Thomas est progressivement revenu au répertoire plus lourd qui convient à sa voix – au grand dam de Levine. Longtemps après avoir quitté le programme, après avoir commencé à s’établir sur les scènes du monde, il est retourné au Met pour se produire, et Levine lui a demandé avec anxiété pourquoi il chantait autant Verdi. Thomas lui a finalement donné une réponse – en chantant aria après aria lors d’une session vocale privée, jusqu’à ce que Levine soit convaincu que Thomas avait, après tout, trouvé sa maison vocale.
« Mais ne chante pas Otello ! Levine l’avertit, avant de sortir de la pièce.

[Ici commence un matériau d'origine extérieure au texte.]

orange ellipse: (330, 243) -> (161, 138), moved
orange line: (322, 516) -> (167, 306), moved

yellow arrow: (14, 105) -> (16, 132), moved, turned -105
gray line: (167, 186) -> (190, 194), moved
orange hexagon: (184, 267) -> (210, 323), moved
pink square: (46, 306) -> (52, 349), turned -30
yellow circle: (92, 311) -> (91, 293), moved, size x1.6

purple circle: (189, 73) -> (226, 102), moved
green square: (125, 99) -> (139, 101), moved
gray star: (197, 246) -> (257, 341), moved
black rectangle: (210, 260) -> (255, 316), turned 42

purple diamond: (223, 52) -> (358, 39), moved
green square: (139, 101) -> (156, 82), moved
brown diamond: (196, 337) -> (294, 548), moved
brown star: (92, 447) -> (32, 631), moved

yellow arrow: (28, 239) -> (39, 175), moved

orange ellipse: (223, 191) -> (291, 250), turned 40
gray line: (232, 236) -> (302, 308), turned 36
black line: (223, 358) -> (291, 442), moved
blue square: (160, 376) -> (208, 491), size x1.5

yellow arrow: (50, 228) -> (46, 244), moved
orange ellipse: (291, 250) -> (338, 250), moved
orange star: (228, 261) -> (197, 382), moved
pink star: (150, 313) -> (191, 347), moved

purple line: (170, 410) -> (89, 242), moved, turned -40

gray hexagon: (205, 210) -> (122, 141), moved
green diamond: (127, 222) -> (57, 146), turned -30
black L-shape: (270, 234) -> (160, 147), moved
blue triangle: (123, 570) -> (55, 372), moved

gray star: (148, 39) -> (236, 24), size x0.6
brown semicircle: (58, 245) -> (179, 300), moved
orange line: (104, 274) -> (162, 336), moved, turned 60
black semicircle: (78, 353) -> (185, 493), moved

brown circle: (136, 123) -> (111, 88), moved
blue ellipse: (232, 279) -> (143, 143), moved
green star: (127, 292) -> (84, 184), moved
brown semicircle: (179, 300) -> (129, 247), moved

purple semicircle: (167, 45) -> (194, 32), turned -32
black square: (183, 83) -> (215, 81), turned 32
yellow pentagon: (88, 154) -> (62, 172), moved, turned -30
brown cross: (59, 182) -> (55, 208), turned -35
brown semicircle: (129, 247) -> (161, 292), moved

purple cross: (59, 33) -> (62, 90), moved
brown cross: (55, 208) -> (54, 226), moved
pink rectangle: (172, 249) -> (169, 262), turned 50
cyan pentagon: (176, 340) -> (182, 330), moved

“J’avais déjà accepté de faire Otello en concert à Atlanta”, dit Thomas en riant. “Mais je ne lui ai pas dit ça.”
Pourtant, le plus grand compliment qu’une compagnie d’opéra puisse faire à Thomas, après avoir entendu son Otello, serait de le voir non pas comme un chanteur noir, mais comme un simple chanteur – bref, de l’inviter à chanter autre chose.
Otello 26 oct.-nov. 16 à l’Opéra national de Washington.